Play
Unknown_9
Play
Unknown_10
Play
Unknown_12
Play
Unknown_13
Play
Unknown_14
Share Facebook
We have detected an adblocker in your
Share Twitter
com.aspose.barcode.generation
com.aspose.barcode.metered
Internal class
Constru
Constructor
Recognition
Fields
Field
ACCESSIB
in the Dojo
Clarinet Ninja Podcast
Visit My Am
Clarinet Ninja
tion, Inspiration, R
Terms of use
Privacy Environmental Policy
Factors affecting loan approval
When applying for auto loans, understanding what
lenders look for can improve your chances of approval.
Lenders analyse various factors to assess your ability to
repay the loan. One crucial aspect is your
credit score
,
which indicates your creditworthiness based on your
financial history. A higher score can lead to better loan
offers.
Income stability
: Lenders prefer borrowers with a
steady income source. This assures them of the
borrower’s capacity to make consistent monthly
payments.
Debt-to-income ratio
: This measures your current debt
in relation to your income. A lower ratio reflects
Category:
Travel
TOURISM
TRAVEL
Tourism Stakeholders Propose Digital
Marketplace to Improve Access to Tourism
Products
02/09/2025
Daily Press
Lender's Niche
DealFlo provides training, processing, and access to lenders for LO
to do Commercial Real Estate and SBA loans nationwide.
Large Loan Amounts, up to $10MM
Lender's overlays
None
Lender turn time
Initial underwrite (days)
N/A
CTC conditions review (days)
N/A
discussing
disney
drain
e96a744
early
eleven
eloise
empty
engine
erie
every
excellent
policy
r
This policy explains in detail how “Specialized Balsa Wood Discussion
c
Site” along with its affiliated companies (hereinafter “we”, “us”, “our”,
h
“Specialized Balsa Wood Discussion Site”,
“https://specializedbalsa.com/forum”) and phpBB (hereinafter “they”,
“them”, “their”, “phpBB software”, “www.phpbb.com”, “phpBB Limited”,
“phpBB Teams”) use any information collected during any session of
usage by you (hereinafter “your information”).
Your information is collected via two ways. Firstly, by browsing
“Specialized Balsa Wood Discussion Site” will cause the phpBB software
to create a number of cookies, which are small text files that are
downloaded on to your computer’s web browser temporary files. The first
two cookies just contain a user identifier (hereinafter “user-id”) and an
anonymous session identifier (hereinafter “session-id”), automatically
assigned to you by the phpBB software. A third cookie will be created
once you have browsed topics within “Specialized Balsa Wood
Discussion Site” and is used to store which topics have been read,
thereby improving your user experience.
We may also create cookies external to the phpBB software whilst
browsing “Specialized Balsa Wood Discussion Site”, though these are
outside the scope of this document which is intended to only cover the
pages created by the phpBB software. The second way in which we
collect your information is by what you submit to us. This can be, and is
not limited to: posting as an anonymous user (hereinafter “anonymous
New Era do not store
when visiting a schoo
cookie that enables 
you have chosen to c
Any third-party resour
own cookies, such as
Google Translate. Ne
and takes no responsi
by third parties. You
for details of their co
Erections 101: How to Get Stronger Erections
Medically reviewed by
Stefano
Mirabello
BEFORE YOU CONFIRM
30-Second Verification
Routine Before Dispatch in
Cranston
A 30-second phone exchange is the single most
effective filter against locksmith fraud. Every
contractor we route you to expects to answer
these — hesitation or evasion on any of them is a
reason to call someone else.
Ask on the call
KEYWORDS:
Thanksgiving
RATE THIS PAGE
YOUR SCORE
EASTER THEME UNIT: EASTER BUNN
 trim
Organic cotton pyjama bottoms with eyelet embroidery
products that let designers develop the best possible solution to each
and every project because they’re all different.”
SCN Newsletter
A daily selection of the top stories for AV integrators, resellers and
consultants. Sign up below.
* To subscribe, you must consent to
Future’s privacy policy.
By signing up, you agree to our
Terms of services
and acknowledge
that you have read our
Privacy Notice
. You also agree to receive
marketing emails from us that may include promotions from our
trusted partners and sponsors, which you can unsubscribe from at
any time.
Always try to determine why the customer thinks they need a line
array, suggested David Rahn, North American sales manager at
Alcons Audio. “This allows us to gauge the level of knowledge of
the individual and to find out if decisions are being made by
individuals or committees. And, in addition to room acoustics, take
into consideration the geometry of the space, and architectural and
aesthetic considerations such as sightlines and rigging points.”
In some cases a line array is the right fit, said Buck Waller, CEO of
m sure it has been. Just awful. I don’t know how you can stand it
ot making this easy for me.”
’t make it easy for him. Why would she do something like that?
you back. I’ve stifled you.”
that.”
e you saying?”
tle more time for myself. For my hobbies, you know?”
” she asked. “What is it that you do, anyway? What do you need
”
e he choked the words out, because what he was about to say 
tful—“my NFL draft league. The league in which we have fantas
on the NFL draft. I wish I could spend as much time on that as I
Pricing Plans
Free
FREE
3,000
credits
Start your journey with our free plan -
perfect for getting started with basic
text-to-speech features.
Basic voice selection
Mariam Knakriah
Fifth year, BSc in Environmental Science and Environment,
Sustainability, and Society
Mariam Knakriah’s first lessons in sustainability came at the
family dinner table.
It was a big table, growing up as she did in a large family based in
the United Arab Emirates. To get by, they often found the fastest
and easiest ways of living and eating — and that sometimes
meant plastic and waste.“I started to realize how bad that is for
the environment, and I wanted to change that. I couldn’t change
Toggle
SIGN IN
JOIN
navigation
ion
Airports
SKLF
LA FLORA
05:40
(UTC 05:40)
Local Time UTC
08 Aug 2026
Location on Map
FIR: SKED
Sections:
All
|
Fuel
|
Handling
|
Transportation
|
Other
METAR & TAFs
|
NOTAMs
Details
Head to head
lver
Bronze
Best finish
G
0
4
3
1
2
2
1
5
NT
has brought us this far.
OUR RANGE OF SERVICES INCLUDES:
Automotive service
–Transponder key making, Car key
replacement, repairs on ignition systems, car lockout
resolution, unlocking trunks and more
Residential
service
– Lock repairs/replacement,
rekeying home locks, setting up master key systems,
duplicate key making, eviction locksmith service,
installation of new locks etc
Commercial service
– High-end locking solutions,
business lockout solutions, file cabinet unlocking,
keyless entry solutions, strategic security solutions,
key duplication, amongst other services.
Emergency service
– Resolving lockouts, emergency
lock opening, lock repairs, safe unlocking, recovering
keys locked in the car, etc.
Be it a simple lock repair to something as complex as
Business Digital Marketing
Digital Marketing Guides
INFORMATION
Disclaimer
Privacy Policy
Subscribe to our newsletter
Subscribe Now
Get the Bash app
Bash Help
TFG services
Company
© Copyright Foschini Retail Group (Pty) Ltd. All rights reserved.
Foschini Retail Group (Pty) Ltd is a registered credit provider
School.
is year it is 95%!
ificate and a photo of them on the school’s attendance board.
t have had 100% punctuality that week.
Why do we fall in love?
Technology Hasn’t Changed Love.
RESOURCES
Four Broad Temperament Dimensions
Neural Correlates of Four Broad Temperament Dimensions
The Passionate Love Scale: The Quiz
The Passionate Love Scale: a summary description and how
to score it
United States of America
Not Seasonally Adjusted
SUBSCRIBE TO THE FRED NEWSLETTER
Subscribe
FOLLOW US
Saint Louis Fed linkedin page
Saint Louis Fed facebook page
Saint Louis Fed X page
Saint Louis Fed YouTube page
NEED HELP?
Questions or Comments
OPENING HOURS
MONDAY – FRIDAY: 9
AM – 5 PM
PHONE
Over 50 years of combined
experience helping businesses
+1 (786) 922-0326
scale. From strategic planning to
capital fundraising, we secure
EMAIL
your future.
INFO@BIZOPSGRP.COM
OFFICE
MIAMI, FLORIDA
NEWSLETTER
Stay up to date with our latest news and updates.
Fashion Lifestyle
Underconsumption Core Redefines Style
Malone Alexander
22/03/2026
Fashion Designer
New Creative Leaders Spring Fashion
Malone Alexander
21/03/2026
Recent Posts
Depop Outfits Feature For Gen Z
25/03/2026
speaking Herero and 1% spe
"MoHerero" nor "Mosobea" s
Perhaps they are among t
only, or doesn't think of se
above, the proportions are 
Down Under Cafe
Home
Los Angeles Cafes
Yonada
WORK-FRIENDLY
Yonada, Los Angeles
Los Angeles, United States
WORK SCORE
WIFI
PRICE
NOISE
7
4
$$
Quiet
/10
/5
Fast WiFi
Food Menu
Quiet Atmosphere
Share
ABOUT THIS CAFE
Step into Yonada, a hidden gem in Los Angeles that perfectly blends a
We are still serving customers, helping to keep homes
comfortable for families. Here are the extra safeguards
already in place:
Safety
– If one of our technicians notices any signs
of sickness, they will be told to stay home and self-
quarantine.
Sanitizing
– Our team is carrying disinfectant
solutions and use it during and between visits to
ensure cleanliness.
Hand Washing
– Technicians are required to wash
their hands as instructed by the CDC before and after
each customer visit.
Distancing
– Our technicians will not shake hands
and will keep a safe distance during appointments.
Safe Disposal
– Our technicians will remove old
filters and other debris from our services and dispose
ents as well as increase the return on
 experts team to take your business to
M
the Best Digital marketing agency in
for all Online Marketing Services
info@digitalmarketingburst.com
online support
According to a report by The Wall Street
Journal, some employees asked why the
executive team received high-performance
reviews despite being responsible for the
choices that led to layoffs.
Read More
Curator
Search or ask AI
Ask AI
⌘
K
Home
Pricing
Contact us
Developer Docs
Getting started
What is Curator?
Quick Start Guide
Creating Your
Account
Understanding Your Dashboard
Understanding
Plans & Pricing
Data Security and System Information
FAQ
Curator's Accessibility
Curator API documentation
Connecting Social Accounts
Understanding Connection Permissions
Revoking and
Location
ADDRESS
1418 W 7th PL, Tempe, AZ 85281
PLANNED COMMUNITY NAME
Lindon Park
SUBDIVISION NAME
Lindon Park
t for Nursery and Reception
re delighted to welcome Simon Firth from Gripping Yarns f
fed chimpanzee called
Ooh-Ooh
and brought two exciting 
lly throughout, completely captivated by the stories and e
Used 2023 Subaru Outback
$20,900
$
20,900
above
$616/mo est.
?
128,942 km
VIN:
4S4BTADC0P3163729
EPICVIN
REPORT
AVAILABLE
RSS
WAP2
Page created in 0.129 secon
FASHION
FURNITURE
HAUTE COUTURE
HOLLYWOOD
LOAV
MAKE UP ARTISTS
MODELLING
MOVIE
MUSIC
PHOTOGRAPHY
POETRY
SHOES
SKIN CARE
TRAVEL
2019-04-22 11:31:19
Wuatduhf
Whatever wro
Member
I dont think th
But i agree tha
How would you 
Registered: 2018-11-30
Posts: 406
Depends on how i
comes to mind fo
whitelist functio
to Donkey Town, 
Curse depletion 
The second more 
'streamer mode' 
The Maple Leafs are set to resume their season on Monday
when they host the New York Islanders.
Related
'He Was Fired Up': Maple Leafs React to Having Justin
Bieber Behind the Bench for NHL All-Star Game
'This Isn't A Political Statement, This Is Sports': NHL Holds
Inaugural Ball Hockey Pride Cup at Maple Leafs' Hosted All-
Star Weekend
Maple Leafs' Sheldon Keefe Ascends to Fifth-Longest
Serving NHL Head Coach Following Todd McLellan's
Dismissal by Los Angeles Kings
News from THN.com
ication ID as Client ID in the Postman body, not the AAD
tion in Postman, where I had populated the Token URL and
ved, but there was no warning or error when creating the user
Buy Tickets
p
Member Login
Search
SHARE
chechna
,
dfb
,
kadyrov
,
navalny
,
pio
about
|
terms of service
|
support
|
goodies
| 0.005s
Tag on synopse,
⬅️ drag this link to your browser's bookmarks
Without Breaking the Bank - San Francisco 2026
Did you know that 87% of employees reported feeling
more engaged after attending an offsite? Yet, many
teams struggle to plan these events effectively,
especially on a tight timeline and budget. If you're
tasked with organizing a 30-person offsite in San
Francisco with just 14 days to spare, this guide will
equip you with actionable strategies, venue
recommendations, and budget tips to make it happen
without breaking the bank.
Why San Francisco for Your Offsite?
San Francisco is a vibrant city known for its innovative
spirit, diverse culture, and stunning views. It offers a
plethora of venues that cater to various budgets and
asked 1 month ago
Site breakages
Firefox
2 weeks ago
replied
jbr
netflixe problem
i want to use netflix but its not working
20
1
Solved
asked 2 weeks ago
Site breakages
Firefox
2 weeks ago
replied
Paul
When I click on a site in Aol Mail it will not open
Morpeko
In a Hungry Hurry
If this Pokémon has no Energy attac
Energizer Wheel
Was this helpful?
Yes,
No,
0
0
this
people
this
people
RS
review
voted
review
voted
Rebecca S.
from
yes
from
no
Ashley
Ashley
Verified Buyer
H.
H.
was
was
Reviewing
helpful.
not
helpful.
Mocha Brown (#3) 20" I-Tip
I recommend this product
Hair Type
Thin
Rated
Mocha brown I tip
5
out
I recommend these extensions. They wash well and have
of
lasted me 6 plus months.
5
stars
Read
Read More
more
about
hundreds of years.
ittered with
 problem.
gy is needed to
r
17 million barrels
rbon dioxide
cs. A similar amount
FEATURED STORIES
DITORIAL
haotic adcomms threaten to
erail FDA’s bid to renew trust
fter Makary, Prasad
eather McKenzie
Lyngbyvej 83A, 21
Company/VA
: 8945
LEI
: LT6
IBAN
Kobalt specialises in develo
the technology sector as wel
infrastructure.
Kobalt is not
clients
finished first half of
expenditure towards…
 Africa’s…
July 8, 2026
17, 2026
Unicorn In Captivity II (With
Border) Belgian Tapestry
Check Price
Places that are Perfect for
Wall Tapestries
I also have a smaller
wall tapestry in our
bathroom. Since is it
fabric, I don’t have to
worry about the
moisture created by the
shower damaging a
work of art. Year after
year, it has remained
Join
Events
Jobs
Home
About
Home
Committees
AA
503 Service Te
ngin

++++++++++++++++++++

Go through the material above, and wherever a line holds the word "into", copy it.

into consideration the geometry of the space, and architectural and
Step into Yonada, a hidden gem in Los Angeles that perfectly blends a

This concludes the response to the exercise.